Thanks, I like the prog.

have you tried a bingo program to pick out 12 unique numbers from 1 to 90 and then print them out in order (as a matrix complete with a box for each number. ie like on large square graph paper? Of course you need to check that your number generator will never – ever pick out the same numbers again!

On line 40 add “step 2” to the end. This will skip all even numbers and speed up the search. (There arnt any even prime numbers, as they can all be decided by 2)

How we can print series 2,5,10,………101

In addition to BB’s step of 2 (so you skip testing for even numbers). Wouldn’t you only need to test the first half of the numbers… (e.g. if trying to see if 347 is a prime you only need to test up to 173. As any number higher than 1/2 the test value would not evenly divisible)?

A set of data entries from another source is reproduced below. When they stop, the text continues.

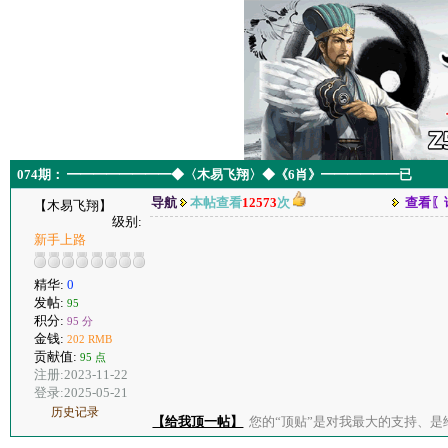
074期： ━━━━━━━━◆〈木易飞翔〉◆《6肖》━━━━━━已
导航
本帖查看
12573
次
查看〖
【木易飞翔】
级别:
新手上路
精华:
0
发帖:
95
积分:
95 分
金钱:
202 RMB
贡献值:
95 点
注册:2023-11-22
登录:2025-05-21
历史记录
【给我顶一帖】
您的“顶贴”是对我最大的支持、是给了我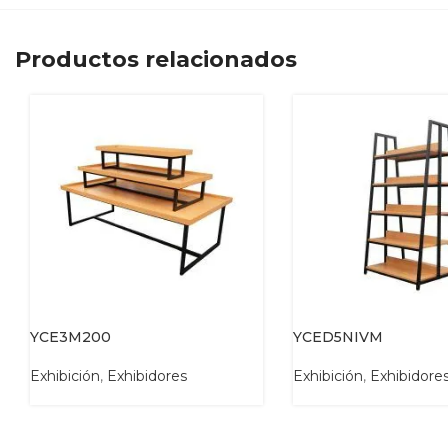
Productos relacionados
YCE3M200
YCED5NIVM
Exhibición
,
Exhibidores
Exhibición
,
Exhibidore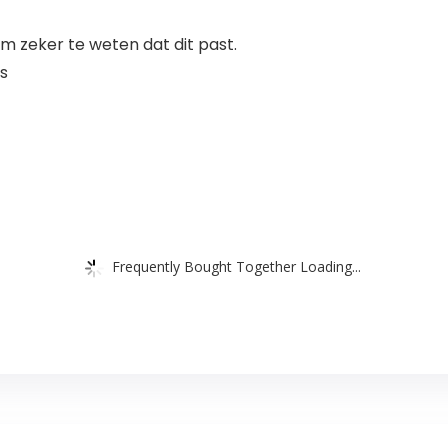
 zeker te weten dat dit past.
s
Frequently Bought Together Loading...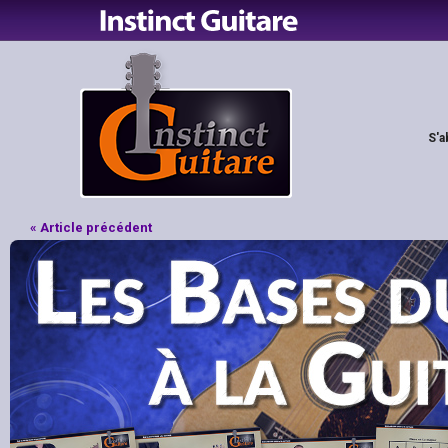
S'a
« Article précédent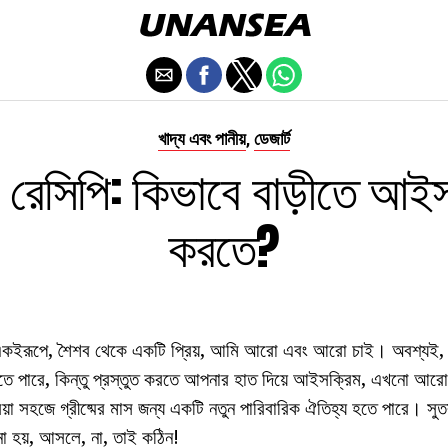
খাদ্য এবং পানীয়
ডেজার্ট
,
 রেসিপি: কিভাবে বাড়ীতে আই
করতে?
ল একইরূপে, শৈশব থেকে একটি প্রিয়, আমি আরো এবং আরো চাই। অবশ্যই, আ
ে পারে, কিন্তু প্রস্তুত করতে আপনার হাত দিয়ে আইসক্রিম, এখনো আরো
়া সহজে গ্রীষ্মের মাস জন্য একটি নতুন পারিবারিক ঐতিহ্য হতে পারে। সুতর
 হয়, আসলে, না, তাই কঠিন!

If using integer basic you can use the MOD function which should save one math test in line 60 and save a few cycles:

10 CLS

20 PRINT “LIMIT “;

30 INPUT L

40 FOR N=3 TO L STEP 2

50 FOR D=2 TO (N/2)+1

60 IF N MOD D=0 THEN GOTO 100

70 NEXT D

80 PRINT N;”.”;

90 GOTO 110

100 PRINT “..”;

110 NEXT N

120 END

I for got to add the Step 2 to line 50:

FOR D=3 TO (N/2)+1 STEP 2

First 100 primes:

1 FOR N = 2 TO 542

2 FOR D = 2 TO (N-1)

3 IF N/D = INT(N/D) THEN

4 GOTO 8

5 END IF

6 NEXT D

7 PRINT N;

8 NEXT N

Any idea to make it shorter?

Thanks in advance